Second, our leverage in either society (and especially Pakistan) is limited by our own conviction that “we cannot afford to fail.” If we are unwilling to walk away and leave either country to its fate, then President Obama’s assurance that “we will not, and cannot, provide a blank check” is meaningless. Former Pakistani President Pervez Musharraf diddled us for years because he knew we were so committed to his success that we would keep pouring in money even when we knew his government was still backing jihadi terrorists instead of cracking down on them. If, like AIG, Pakistan is “too important to fail,” then what’s going to be different now?

Which brings me to the larger question: What is the strategic rationale for doubling down in Afghanistan and Pakistan? According to President Obama, the reason we are there is simple: We want to prevent these territories from becoming safe havens for terrorists who might attack the United States.
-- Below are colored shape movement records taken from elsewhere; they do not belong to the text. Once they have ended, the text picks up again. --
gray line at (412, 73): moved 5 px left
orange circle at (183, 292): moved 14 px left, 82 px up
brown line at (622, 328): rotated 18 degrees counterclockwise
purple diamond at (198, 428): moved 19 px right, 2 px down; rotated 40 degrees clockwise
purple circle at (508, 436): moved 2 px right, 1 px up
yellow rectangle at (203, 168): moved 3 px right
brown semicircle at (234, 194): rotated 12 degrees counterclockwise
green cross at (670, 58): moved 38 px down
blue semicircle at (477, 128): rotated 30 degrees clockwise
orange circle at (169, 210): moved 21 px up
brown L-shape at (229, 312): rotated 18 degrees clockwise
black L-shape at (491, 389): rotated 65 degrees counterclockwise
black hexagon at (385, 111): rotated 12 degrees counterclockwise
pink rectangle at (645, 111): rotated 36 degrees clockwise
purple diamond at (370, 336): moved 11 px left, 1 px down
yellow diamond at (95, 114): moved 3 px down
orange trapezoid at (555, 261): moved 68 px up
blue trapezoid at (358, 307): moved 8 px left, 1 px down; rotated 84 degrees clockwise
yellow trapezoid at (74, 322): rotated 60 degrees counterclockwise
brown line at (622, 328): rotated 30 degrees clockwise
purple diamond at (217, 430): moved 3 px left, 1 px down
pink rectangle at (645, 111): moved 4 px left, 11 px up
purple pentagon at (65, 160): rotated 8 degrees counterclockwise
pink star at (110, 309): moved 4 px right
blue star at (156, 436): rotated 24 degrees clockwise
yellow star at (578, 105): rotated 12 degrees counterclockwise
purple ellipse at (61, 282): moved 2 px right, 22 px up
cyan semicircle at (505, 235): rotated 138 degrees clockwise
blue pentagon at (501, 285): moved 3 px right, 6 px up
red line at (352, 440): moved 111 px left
In his words:

I want the American people to understand that we have a clear and focused goal: to disrupt, dismantle and defeat al Qaeda in Pakistan and Afghanistan, and to prevent their return to either country in the future.”

So the ultimate justification for increasing our effort in Central Asia is the danger posed by al Qaeda, and in particular, the need to deny it a “safe haven.” Agreed, but while it is obvious that al Qaeda is a threat, is it of sufficient magnitude to warrant an expensive and possibly open-ended effort to re-shape the politics of this region? Although Obama denies that this is his goal, how do we “defeat al Qaeda” without doing a lot of social engineering in both places? Obama clearly doesn’t think that Predator strikes against terrorist cells would be sufficient, or he wouldn’t be increasing the U.S. presence in Afghanistan and vowing to do more with Pakistan too.  Vastly increasing the size of the Afghan army or convincing the Pakistani government to get serious about Islamic extremism are not politically neutral acts; indeed, their stated purpose is to alter the political environment in a positive way. Whether we admit or not, we are still engaged in nation-building.

Here we need to take a deep breath, and consider whether the actual threat we face there justifies this level of effort and commitment. In other words, we need some cold-blooded cost-benefit analysis, weighing the actual risks against the likely costs. And the latter includes the opportunity costs (i.e., the things that won’t get done because we are busy trying to remake the political landscape for 32 million Afghanis and 178 million Pakistanis). I’ll address that issue in a subsequent post.